Using CSS to create roll-over buttons is preferable to using javascript as CSS is universal. Each of the a:hover, a:active and a:focus classes need to be set so that both mouse and keyboard users can see the roll-over effect. For keyboard users this is a great benefit as otherwise it is not always clear where their current focus is (mouse users can see the cursor arrow to check where they are).

NOTE 1 – whenever we specify a font colour in a style sheet we should specify a background colour as well. This prevents us accidentally publishing white text on a white background!

Note 2 - whenever you use a mouse or keyboard action to change the look of an element such as a button you must not change the size. If the size of an element changes whilst the page is loaded the page layout tends to jump about and cause confusion to people using assistive software.


Pull-down (and “pop-across”) menus are useful for sighted users who have good mouse control, but for everyone else they can be a real problem. They are particularly problematic for people with weak eyesight, limited motor skills, or users of some assistive software. The purpose of any pull-down menu is to give the user an extended range of links. You should ask yourself why you need to provide so many links on a page designed to deliver content.

However, for large complex sites, a well designed set of pull-down menus can benefit users who have reasonable mouse control. For example the John Lewis website uses a navigation system on every page that presents links to each major department in the top level navigation bar. Mouse users are then presented with a "pull-down" submenu that groups together the various sections of that department. This means that however you arrive at the site you have immediate access to all the main shopping areas. Keyboard users do not see these pull-down menus, however as soon as they select one of the main departmental links they are taken to the department's "home page" where the drop down menu is duplicated as a standard vertical list in the left-hand column. This means that keyboard users may have to perform one extra click to get to the same content as a mouse users. However this extra click should not be considered a barrier to accessibility as the alternative would be to present the pull-down menus to keyboard users and require them to click through all the departmental sub-menus until they arrived at the last departmental sub-menu.

Note: Whilst the John Lewis pull-down menu concept is useful, the method of coding in HTML causes real problems to users of screen readers, text-only browsers and mobile devices because all the menus and submenus are coded in HTML before any content. As a result every page starts with 207 links! This is a clssic case of poor HTML structure. Preferably these submenus should be written after the content and CSS used to position them at the top of the page. Alternatively it might have been better to use javascript to deliver the pull-down menus (screen readers etc. ignore javascript so these users would have the same level and method of accessibility as keyboard users).


A website is a multi-dimensional resource presented in a two dimensional medium (the screen). It is easy for users to become confused about where they are and how they got to any particular point in the site. To help the user orientate himself within the web site it is helpful to provide a series of links at the top of the page that presents a logical path from the Home Page to the current page. This is called a bread-crumb trail.

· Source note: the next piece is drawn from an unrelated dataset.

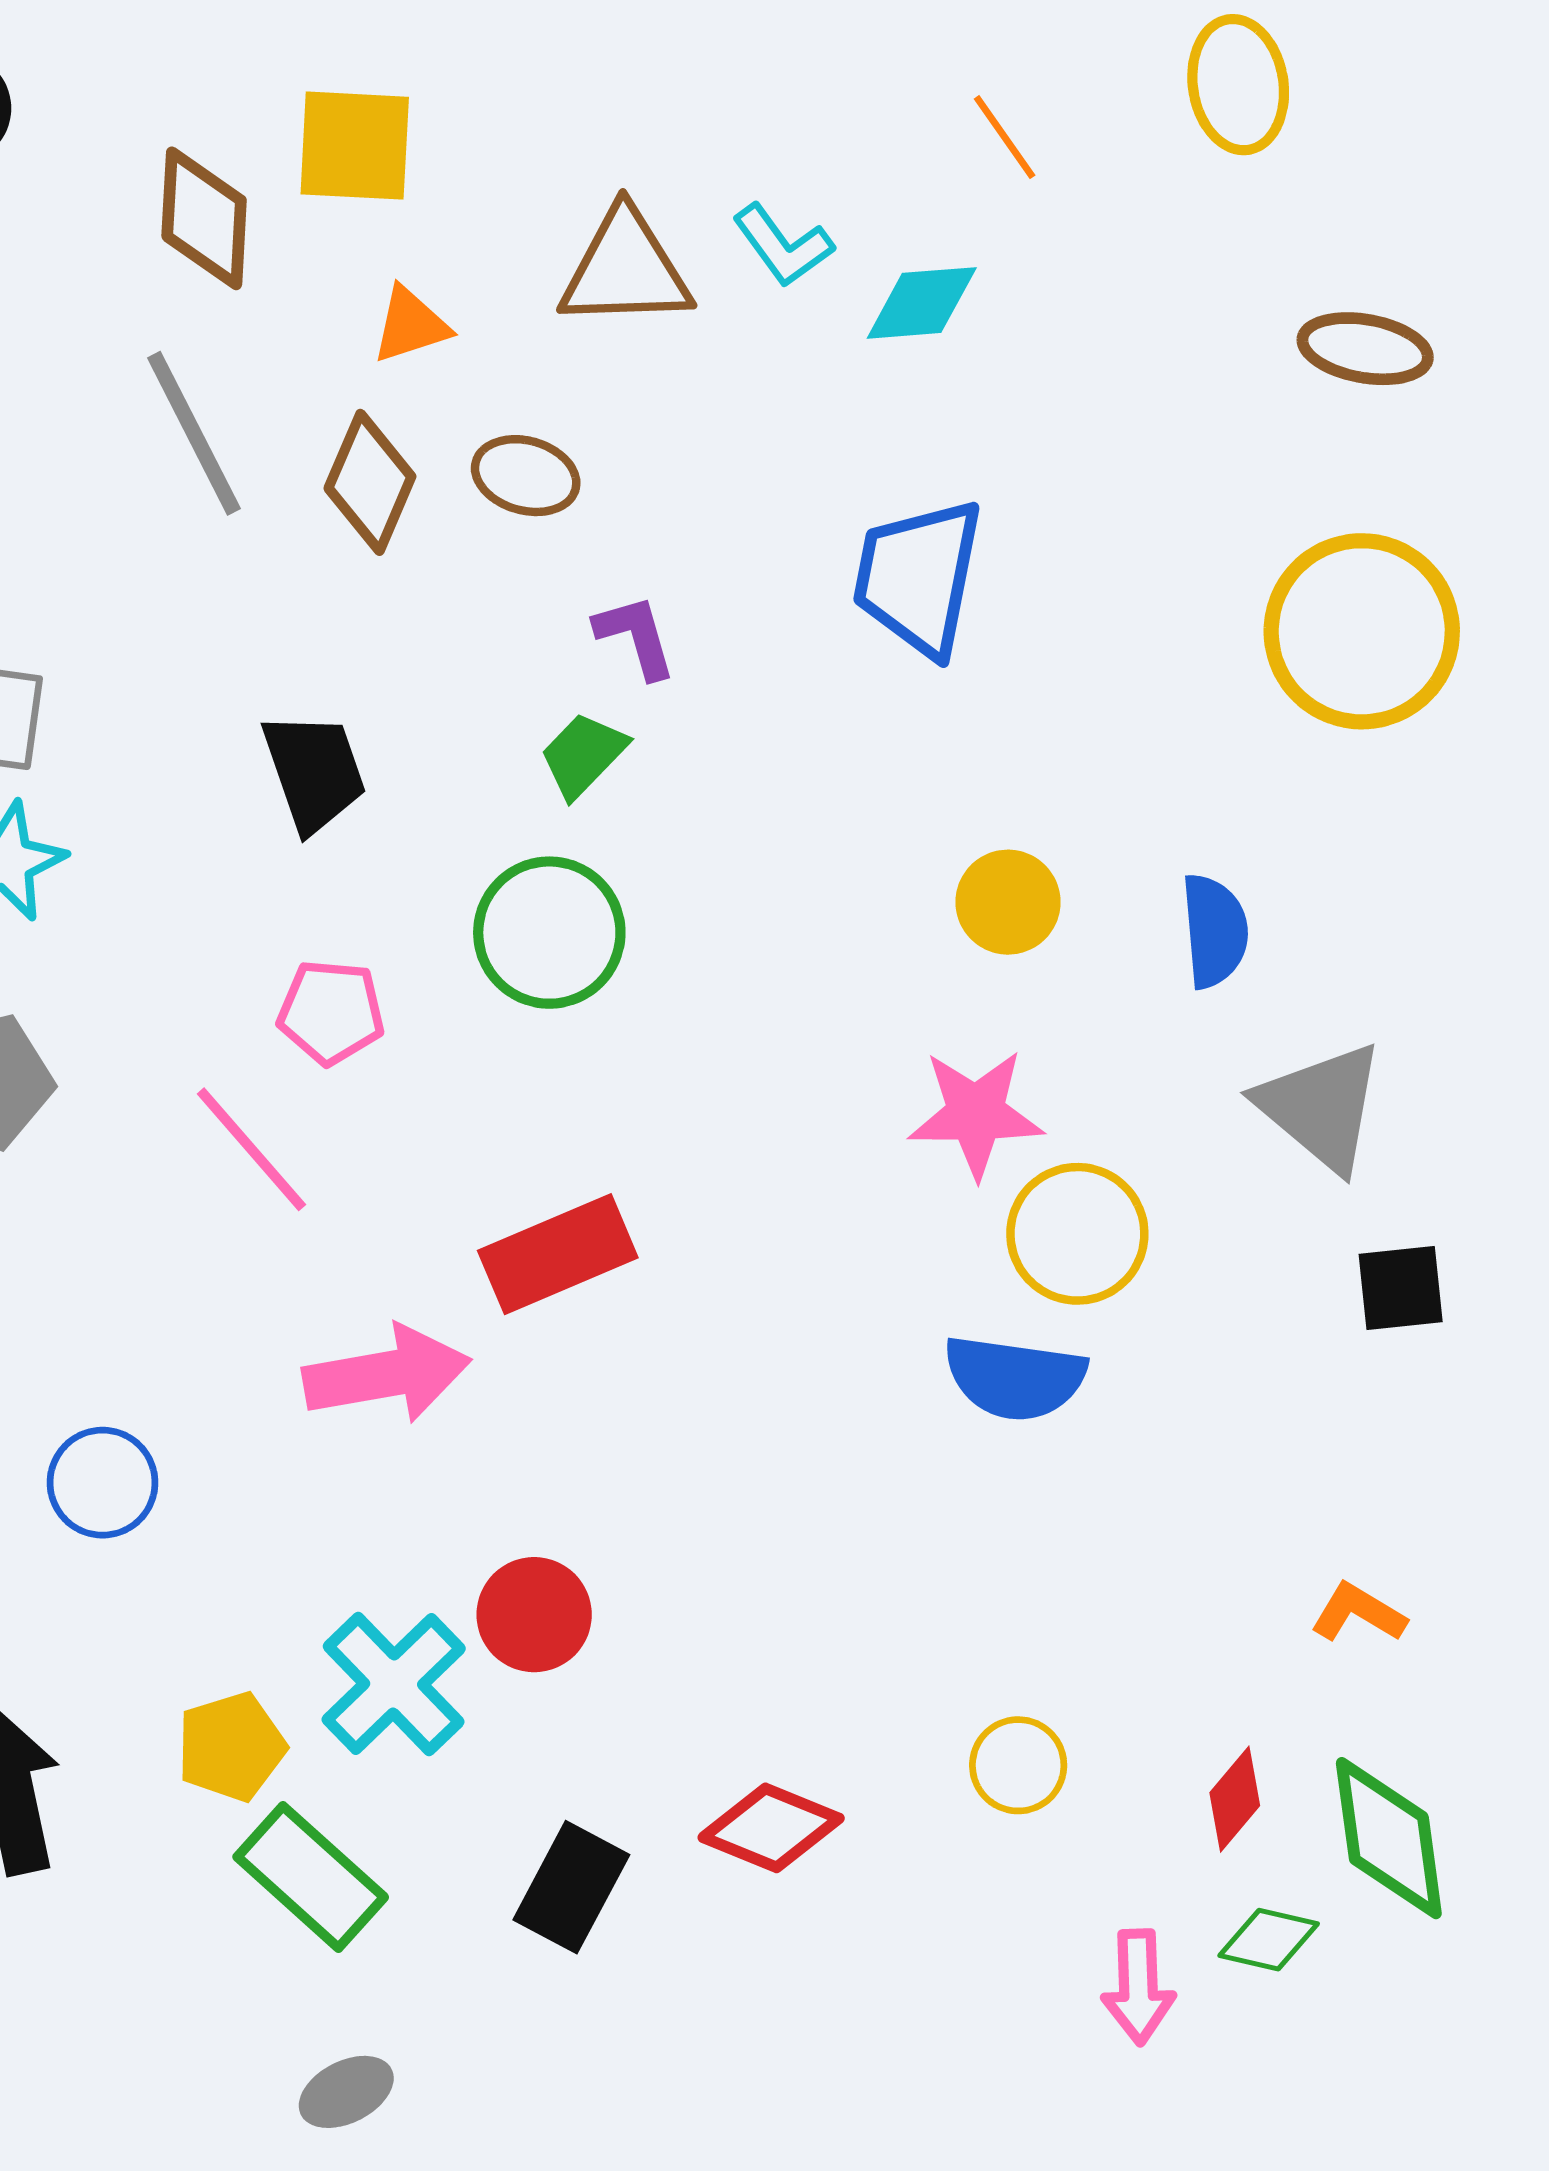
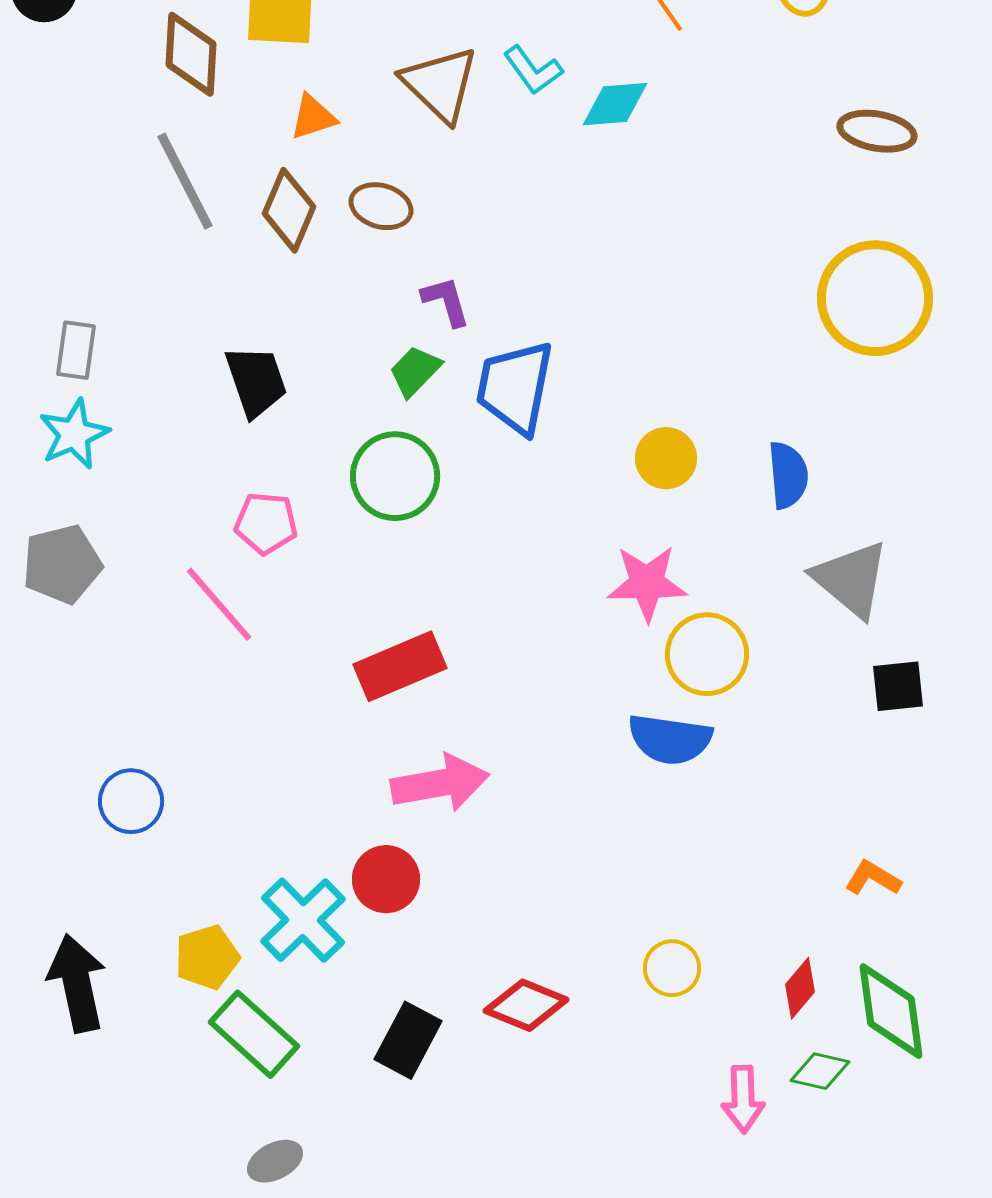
brown triangle: (625, 269) -> (440, 84), turned 46
blue trapezoid: (918, 577) -> (515, 387), moved
pink arrow: (387, 1374) -> (440, 783), moved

For example a breadcrumb trail that said "Home Page -> Sports & Leisure -> Indoor Games" tells the user that they are in the Indoor Games section and can easiliy go back to the main Sports & Leisure main page for outdoor games etc.

Using visual positions for instruction

Please remeber that blind users do not see the whole page, they work up and down the text as presented in the HTML document. For this reason it is important that you do not rely upon positions (where something is on the page) for navigation. Instructions such as "Use the left hand menu bar" cannot be followed by screen readers, braille pads or text-only browsers.